For individuals with visual impairments, shopping in a mall or buying groceries can be a daunting challenge. Relying on others for these tasks can significantly impact a person's confidence and sense of independence. On the other hand, the ability to shop independently is not just practical but also deeply fulfilling.
To address this need, I propose a novel solution: smart spectacles designed specifically to empower visually impaired individuals to navigate and shop freely in unfamiliar environments, such as a new mall. This approach will enhance autonomy, confidence, and the overall shopping experience of the visually impaired person.
A mall in question will have these smart eyewear installed, with a computer acting as a centralized server and a preloaded mall map (in version 1).
Design ConceptMy objective is to create smart glasses that would enable shopping and money recognition for visually impaired persons (VIPs). These glasses use a video stream to identify various products on store shelves. Cross-referencing the selected products with a database will provide details such as composition, price, and other relevant information. After that, the consumer will get this knowledge through auditory feedback, empowering them to make wise purchases.

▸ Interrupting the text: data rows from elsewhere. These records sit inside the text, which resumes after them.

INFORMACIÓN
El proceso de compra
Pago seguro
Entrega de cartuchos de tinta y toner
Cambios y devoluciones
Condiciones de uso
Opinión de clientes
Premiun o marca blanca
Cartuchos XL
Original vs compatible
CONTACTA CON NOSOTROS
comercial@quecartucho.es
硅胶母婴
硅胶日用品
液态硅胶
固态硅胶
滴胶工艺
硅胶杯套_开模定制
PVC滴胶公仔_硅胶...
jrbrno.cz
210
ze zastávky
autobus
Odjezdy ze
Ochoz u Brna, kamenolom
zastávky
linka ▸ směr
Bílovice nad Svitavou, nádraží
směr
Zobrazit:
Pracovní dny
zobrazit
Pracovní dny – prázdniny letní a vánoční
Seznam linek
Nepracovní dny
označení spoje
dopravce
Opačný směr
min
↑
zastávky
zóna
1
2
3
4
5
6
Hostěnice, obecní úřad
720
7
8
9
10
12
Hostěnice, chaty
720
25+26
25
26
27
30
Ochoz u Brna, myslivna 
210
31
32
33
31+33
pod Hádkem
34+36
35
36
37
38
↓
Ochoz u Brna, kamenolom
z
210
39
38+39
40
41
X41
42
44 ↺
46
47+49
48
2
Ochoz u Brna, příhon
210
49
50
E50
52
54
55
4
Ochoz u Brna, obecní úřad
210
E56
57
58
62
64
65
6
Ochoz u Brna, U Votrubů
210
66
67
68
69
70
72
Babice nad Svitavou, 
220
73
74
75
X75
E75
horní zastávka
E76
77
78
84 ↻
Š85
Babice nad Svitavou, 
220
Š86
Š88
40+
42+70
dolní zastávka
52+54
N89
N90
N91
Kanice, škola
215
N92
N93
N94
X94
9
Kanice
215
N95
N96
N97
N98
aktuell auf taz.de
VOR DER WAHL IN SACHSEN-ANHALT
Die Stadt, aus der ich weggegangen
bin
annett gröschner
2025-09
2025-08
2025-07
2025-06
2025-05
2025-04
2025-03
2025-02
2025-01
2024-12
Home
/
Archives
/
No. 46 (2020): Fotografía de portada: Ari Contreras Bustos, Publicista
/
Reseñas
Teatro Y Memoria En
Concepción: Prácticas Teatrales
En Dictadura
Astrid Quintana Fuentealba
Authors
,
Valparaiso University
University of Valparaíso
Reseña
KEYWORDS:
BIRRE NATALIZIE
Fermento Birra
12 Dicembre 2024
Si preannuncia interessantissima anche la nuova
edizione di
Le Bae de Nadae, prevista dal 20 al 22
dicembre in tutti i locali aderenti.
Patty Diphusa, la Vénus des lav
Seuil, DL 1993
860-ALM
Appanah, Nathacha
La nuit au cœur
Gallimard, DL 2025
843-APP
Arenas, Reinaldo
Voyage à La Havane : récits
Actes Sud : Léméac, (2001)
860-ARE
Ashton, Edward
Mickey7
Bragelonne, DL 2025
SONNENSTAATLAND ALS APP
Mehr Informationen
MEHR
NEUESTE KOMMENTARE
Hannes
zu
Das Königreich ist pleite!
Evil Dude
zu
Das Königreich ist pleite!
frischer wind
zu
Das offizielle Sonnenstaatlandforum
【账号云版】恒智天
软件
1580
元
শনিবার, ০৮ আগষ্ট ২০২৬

The second module of these glasses will make it easier for VIPs to navigate malls. To do this, the eyewear will identify visual markers placed on the ground and record them using the built-in camera in order to determine the path. The shortest path to the intended destination will be found using the A* algorithm.
Version1:
- Identifying products on the shelves ;
- Easy navigation through haptic feedback for VIPs to reach at a certain destination;
- An app that stores the person's shopping history locally;
Version2:
- Involving IR based sensors to provide real time object detection for any sudden placement which is not already in the map;
- Creating a decentralized server such that the person just need to scan a QR code and a local server will be created in the mobile which will handle all the computations;
- Making the app more proficient in maintaining the records of the person's history ;
- Using a QR based system to directly connect our mobile system with the eyewear;
Current Status
Right now, I'm using version 1. My glasses are able to identify several items on the shelf. After that, each product is recognized and identified separately.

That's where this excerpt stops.